My throat tightens. I should have anticipated this. I search for the least threatening thing.

“Fantasy novelist,” I say.

“Fantasy novelist,” he says with a smile. “Welcome!”

He stamps my card and I’m through.



On the other side of customs is my friend Ian

We’ve both recently had big life changes and haven’t had legit time together since. I proposed a trip to somewhere neither of us have been. So here we are in Morocco.

From the minute we walk out of the airport it’s clear we’re in a different place. A mix of chaos and ease. Your pick which energy to follow.

We spend a day in Marrakesh. The otherworldliness is welcome and our guide is kind and knowledgable, but the mood is not our speed. Every interaction is a hustle. Kindness followed by an ask. Comfort is hard to find. 

Wanting quiet we walk the half hour from our hotel into the Medina. A man stops us. “You know me,” he says. He works at the hotel. He wants to show us something. He is insistent.

We follow him down many streets and alleys until we arrive in a small stone room. We’re met by a woman wearing a white lab coat. She smears oil on our arms. “Argon oil,” she says. “No smell.” We look for the man who brought us. He’s already gone.


The next day we rent a car and drive to the ocean. 

Before the trip Ian suggested we each make a 60 minute playlist and the whole trip we listen to our mixes and nothing else. We’re lifelong music-heads, between us an incredible passion and knowledge. Time with either risks a potential seminar in deeper and deeper cuts. This constraint was a perfect proposal.

We listen to each mix on its own, then switch to a shuffle of both mixes together. Wires cross and join, new ideas form, the transitions between songs moments of anticipation. The thirty songs create an omnipresent texture. 

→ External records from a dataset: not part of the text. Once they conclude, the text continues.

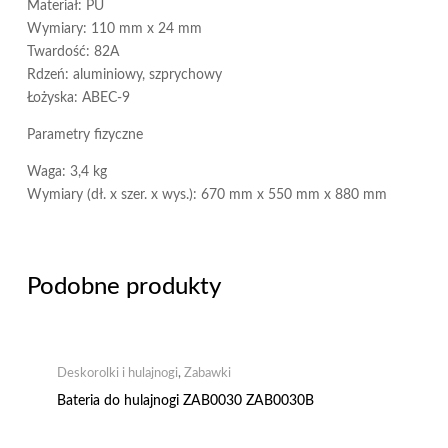
Materiał: PU
Wymiary: 110 mm x 24 mm
Twardość: 82A
Rdzeń: aluminiowy, szprychowy
Łożyska: ABEC-9
Parametry fizyczne
Waga: 3,4 kg
Wymiary (dł. x szer. x wys.): 670 mm x 550 mm x 880 mm
Podobne produkty
Deskorolki i hulajnogi
,
Zabawki
Bateria do hulajnogi ZAB0030 ZAB0030B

After two hours we’re flagged down at a police roadblock. I stand next to the road before a police officer. He sits on a dining chair underneath the shade of a tree. A holstered gun is on his hip. We're in the middle of the desert. There’s nothing else around.

He tells me I was speeding. I owe $150 Moroccan ($15 USD). He fills out a form. I sign and pay cash on the spot. We keep going.



In Essaouira we find our speed. It’s a surf town. We rent an absurdly large villa for the two of us. We fill its rooms with stories, memories, theories of the world. In the end it might be too small.

We’ve both come with the task of writing and remembering. I propose a version of the Henry Rollins workout from The Creative Independent: write for 30 minutes then do 30 push-ups. Repeat.

We spend the day writing, exercising, swimming, and laughing at our good fortune. Two small-town boys from rural America carving an adventure on a new continent. 


On our last day we head towards Marrakech to the Atlas Mountains.

The area is unlike anything we’ve seen. We climb single-lane roads through tiny villages. We crawl behind mules and bicycles. The land is surprisingly lush.

The road ends. We get out and hike another kilometer up the mountain. We make way for loaded pack mules coming down the trail.

At the top we see stone villages cut into mountain walls. We hear the rush of a waterfall in the distance. We're surrounded by the majesty of the mountains. We breathe and stand in silence.

Maybe fantasy novelist was right after all.